Using the records below, output the stretch that opens with the line containing "3) Máy ảnh bọn" and closes with the line containing "В BBC доказали, что Russia Today", exactly and including both lines, with nothing more.

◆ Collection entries
______

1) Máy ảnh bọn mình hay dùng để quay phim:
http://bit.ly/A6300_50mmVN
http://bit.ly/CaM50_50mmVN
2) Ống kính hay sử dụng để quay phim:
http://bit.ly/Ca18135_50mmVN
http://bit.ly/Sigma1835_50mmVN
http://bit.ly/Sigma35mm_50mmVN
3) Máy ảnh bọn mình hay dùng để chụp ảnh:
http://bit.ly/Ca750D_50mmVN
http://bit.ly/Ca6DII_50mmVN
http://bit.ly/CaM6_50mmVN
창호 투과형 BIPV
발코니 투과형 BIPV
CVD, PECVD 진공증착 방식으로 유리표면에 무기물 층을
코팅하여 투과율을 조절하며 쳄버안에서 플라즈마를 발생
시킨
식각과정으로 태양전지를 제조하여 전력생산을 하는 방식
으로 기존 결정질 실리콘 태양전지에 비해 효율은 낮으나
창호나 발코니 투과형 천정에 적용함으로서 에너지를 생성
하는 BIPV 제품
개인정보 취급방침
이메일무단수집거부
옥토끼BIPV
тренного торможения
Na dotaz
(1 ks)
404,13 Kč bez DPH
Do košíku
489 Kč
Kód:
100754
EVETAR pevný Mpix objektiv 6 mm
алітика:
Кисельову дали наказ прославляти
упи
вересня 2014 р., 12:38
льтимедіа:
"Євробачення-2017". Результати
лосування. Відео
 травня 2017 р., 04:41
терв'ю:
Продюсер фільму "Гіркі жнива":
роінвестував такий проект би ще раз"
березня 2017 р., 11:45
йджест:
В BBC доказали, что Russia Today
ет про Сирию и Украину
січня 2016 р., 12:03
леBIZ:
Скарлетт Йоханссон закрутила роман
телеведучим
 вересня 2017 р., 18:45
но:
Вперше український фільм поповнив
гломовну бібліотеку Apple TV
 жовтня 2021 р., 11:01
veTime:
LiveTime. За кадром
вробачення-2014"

______

◆ Exercise solution
3) Máy ảnh bọn mình hay dùng để chụp ảnh:
http://bit.ly/Ca750D_50mmVN
http://bit.ly/Ca6DII_50mmVN
http://bit.ly/CaM6_50mmVN
창호 투과형 BIPV
발코니 투과형 BIPV
CVD, PECVD 진공증착 방식으로 유리표면에 무기물 층을
코팅하여 투과율을 조절하며 쳄버안에서 플라즈마를 발생
시킨
식각과정으로 태양전지를 제조하여 전력생산을 하는 방식
으로 기존 결정질 실리콘 태양전지에 비해 효율은 낮으나
창호나 발코니 투과형 천정에 적용함으로서 에너지를 생성
하는 BIPV 제품
개인정보 취급방침
이메일무단수집거부
옥토끼BIPV
тренного торможения
Na dotaz
(1 ks)
404,13 Kč bez DPH
Do košíku
489 Kč
Kód:
100754
EVETAR pevný Mpix objektiv 6 mm
алітика:
Кисельову дали наказ прославляти
упи
вересня 2014 р., 12:38
льтимедіа:
"Євробачення-2017". Результати
лосування. Відео
 травня 2017 р., 04:41
терв'ю:
Продюсер фільму "Гіркі жнива":
роінвестував такий проект би ще раз"
березня 2017 р., 11:45
йджест:
В BBC доказали, что Russia Today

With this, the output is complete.